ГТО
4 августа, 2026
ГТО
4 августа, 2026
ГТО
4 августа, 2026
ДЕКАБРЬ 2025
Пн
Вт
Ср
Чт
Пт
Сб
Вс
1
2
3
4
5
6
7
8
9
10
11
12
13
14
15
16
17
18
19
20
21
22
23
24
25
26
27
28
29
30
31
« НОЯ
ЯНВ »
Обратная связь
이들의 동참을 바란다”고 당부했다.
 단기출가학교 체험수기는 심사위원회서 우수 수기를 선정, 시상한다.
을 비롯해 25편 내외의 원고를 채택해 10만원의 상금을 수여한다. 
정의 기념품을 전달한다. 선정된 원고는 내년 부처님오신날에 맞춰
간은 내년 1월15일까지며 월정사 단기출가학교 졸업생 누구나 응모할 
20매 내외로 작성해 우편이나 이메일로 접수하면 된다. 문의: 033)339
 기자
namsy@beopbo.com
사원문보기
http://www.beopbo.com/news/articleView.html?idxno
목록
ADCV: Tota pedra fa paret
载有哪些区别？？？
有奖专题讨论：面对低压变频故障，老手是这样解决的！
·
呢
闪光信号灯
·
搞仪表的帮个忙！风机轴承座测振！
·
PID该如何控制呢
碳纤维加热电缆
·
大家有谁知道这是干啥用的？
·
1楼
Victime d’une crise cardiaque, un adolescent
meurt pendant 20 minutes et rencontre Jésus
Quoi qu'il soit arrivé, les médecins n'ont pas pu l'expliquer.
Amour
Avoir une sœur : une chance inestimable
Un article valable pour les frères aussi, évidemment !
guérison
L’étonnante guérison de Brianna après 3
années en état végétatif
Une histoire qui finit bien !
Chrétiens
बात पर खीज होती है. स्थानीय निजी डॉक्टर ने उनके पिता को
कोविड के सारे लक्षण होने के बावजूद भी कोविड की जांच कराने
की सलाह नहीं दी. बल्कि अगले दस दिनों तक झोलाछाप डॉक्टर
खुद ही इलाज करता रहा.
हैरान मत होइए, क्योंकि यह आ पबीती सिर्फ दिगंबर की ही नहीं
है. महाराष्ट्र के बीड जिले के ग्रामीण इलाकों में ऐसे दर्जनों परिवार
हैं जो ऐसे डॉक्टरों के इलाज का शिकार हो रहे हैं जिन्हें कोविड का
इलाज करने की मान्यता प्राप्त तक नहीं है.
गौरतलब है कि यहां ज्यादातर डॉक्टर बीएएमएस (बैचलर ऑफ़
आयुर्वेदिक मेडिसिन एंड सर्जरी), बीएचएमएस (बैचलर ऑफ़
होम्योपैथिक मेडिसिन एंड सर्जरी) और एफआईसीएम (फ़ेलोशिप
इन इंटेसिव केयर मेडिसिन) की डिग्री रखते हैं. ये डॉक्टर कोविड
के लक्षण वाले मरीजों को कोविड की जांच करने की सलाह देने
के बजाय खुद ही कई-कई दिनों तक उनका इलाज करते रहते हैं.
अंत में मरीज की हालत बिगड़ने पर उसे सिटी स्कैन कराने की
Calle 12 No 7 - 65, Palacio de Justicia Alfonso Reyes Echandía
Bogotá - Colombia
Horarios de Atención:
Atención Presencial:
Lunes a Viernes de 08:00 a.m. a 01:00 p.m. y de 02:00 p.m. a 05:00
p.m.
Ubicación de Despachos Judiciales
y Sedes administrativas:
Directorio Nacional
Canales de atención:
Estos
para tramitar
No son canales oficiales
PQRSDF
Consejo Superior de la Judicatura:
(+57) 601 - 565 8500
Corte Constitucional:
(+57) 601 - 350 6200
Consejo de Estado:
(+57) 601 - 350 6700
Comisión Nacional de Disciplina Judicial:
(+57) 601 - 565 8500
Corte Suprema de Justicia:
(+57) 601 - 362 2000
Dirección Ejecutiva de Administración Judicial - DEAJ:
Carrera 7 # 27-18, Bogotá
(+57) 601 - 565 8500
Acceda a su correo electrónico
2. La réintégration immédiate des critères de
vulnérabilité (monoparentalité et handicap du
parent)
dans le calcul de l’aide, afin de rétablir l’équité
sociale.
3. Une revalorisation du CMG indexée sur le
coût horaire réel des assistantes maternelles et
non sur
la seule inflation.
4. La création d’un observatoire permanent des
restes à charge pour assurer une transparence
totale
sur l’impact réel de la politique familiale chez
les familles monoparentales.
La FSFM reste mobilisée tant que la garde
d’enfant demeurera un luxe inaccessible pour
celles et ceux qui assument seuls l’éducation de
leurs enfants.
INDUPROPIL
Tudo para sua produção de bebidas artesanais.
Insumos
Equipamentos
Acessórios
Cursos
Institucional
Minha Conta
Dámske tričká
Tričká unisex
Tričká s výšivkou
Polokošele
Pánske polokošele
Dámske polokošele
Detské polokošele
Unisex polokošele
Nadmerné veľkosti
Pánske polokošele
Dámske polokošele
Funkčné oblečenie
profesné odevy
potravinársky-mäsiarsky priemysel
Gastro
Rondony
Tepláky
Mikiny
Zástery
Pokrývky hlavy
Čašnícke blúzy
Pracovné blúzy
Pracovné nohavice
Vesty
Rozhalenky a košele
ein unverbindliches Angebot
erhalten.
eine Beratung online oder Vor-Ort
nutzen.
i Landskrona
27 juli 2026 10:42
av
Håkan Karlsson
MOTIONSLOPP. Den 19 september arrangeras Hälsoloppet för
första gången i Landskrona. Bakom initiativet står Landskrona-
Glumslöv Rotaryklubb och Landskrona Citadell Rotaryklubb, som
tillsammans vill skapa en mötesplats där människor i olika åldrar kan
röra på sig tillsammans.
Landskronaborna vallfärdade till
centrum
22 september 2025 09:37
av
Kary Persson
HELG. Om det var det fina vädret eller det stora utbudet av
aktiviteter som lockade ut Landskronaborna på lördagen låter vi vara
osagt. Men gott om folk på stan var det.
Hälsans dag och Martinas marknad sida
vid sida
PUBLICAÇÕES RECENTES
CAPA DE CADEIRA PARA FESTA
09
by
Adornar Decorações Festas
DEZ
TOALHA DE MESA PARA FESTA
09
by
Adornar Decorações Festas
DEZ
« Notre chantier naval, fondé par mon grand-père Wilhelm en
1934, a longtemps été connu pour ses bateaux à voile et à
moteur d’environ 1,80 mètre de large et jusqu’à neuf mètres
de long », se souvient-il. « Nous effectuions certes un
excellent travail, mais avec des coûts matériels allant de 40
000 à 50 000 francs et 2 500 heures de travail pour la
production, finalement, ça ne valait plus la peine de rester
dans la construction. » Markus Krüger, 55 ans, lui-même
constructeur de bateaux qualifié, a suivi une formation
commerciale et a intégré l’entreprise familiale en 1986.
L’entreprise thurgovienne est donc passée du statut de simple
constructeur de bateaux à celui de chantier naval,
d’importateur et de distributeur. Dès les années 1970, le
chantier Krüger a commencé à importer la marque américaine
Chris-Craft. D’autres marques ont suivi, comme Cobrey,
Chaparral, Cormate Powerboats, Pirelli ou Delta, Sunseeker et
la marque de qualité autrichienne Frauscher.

Required action: From the first line through the last, repeat the entries exactly.

Output below:
ГТО
4 августа, 2026
ГТО
4 августа, 2026
ГТО
4 августа, 2026
ДЕКАБРЬ 2025
Пн
Вт
Ср
Чт
Пт
Сб
Вс
1
2
3
4
5
6
7
8
9
10
11
12
13
14
15
16
17
18
19
20
21
22
23
24
25
26
27
28
29
30
31
« НОЯ
ЯНВ »
Обратная связь
이들의 동참을 바란다”고 당부했다.
 단기출가학교 체험수기는 심사위원회서 우수 수기를 선정, 시상한다.
을 비롯해 25편 내외의 원고를 채택해 10만원의 상금을 수여한다. 
정의 기념품을 전달한다. 선정된 원고는 내년 부처님오신날에 맞춰
간은 내년 1월15일까지며 월정사 단기출가학교 졸업생 누구나 응모할 
20매 내외로 작성해 우편이나 이메일로 접수하면 된다. 문의: 033)339
 기자
namsy@beopbo.com
사원문보기
http://www.beopbo.com/news/articleView.html?idxno
목록
ADCV: Tota pedra fa paret
载有哪些区别？？？
有奖专题讨论：面对低压变频故障，老手是这样解决的！
·
呢
闪光信号灯
·
搞仪表的帮个忙！风机轴承座测振！
·
PID该如何控制呢
碳纤维加热电缆
·
大家有谁知道这是干啥用的？
·
1楼
Victime d’une crise cardiaque, un adolescent
meurt pendant 20 minutes et rencontre Jésus
Quoi qu'il soit arrivé, les médecins n'ont pas pu l'expliquer.
Amour
Avoir une sœur : une chance inestimable
Un article valable pour les frères aussi, évidemment !
guérison
L’étonnante guérison de Brianna après 3
années en état végétatif
Une histoire qui finit bien !
Chrétiens
बात पर खीज होती है. स्थानीय निजी डॉक्टर ने उनके पिता को
कोविड के सारे लक्षण होने के बावजूद भी कोविड की जांच कराने
की सलाह नहीं दी. बल्कि अगले दस दिनों तक झोलाछाप डॉक्टर
खुद ही इलाज करता रहा.
हैरान मत होइए, क्योंकि यह आ पबीती सिर्फ दिगंबर की ही नहीं
है. महाराष्ट्र के बीड जिले के ग्रामीण इलाकों में ऐसे दर्जनों परिवार
हैं जो ऐसे डॉक्टरों के इलाज का शिकार हो रहे हैं जिन्हें कोविड का
इलाज करने की मान्यता प्राप्त तक नहीं है.
गौरतलब है कि यहां ज्यादातर डॉक्टर बीएएमएस (बैचलर ऑफ़
आयुर्वेदिक मेडिसिन एंड सर्जरी), बीएचएमएस (बैचलर ऑफ़
होम्योपैथिक मेडिसिन एंड सर्जरी) और एफआईसीएम (फ़ेलोशिप
इन इंटेसिव केयर मेडिसिन) की डिग्री रखते हैं. ये डॉक्टर कोविड
के लक्षण वाले मरीजों को कोविड की जांच करने की सलाह देने
के बजाय खुद ही कई-कई दिनों तक उनका इलाज करते रहते हैं.
अंत में मरीज की हालत बिगड़ने पर उसे सिटी स्कैन कराने की
Calle 12 No 7 - 65, Palacio de Justicia Alfonso Reyes Echandía
Bogotá - Colombia
Horarios de Atención:
Atención Presencial:
Lunes a Viernes de 08:00 a.m. a 01:00 p.m. y de 02:00 p.m. a 05:00
p.m.
Ubicación de Despachos Judiciales
y Sedes administrativas:
Directorio Nacional
Canales de atención:
Estos
para tramitar
No son canales oficiales
PQRSDF
Consejo Superior de la Judicatura:
(+57) 601 - 565 8500
Corte Constitucional:
(+57) 601 - 350 6200
Consejo de Estado:
(+57) 601 - 350 6700
Comisión Nacional de Disciplina Judicial:
(+57) 601 - 565 8500
Corte Suprema de Justicia:
(+57) 601 - 362 2000
Dirección Ejecutiva de Administración Judicial - DEAJ:
Carrera 7 # 27-18, Bogotá
(+57) 601 - 565 8500
Acceda a su correo electrónico
2. La réintégration immédiate des critères de
vulnérabilité (monoparentalité et handicap du
parent)
dans le calcul de l’aide, afin de rétablir l’équité
sociale.
3. Une revalorisation du CMG indexée sur le
coût horaire réel des assistantes maternelles et
non sur
la seule inflation.
4. La création d’un observatoire permanent des
restes à charge pour assurer une transparence
totale
sur l’impact réel de la politique familiale chez
les familles monoparentales.
La FSFM reste mobilisée tant que la garde
d’enfant demeurera un luxe inaccessible pour
celles et ceux qui assument seuls l’éducation de
leurs enfants.
INDUPROPIL
Tudo para sua produção de bebidas artesanais.
Insumos
Equipamentos
Acessórios
Cursos
Institucional
Minha Conta
Dámske tričká
Tričká unisex
Tričká s výšivkou
Polokošele
Pánske polokošele
Dámske polokošele
Detské polokošele
Unisex polokošele
Nadmerné veľkosti
Pánske polokošele
Dámske polokošele
Funkčné oblečenie
profesné odevy
potravinársky-mäsiarsky priemysel
Gastro
Rondony
Tepláky
Mikiny
Zástery
Pokrývky hlavy
Čašnícke blúzy
Pracovné blúzy
Pracovné nohavice
Vesty
Rozhalenky a košele
ein unverbindliches Angebot
erhalten.
eine Beratung online oder Vor-Ort
nutzen.
i Landskrona
27 juli 2026 10:42
av
Håkan Karlsson
MOTIONSLOPP. Den 19 september arrangeras Hälsoloppet för
första gången i Landskrona. Bakom initiativet står Landskrona-
Glumslöv Rotaryklubb och Landskrona Citadell Rotaryklubb, som
tillsammans vill skapa en mötesplats där människor i olika åldrar kan
röra på sig tillsammans.
Landskronaborna vallfärdade till
centrum
22 september 2025 09:37
av
Kary Persson
HELG. Om det var det fina vädret eller det stora utbudet av
aktiviteter som lockade ut Landskronaborna på lördagen låter vi vara
osagt. Men gott om folk på stan var det.
Hälsans dag och Martinas marknad sida
vid sida
PUBLICAÇÕES RECENTES
CAPA DE CADEIRA PARA FESTA
09
by
Adornar Decorações Festas
DEZ
TOALHA DE MESA PARA FESTA
09
by
Adornar Decorações Festas
DEZ
« Notre chantier naval, fondé par mon grand-père Wilhelm en
1934, a longtemps été connu pour ses bateaux à voile et à
moteur d’environ 1,80 mètre de large et jusqu’à neuf mètres
de long », se souvient-il. « Nous effectuions certes un
excellent travail, mais avec des coûts matériels allant de 40
000 à 50 000 francs et 2 500 heures de travail pour la
production, finalement, ça ne valait plus la peine de rester
dans la construction. » Markus Krüger, 55 ans, lui-même
constructeur de bateaux qualifié, a suivi une formation
commerciale et a intégré l’entreprise familiale en 1986.
L’entreprise thurgovienne est donc passée du statut de simple
constructeur de bateaux à celui de chantier naval,
d’importateur et de distributeur. Dès les années 1970, le
chantier Krüger a commencé à importer la marque américaine
Chris-Craft. D’autres marques ont suivi, comme Cobrey,
Chaparral, Cormate Powerboats, Pirelli ou Delta, Sunseeker et
la marque de qualité autrichienne Frauscher.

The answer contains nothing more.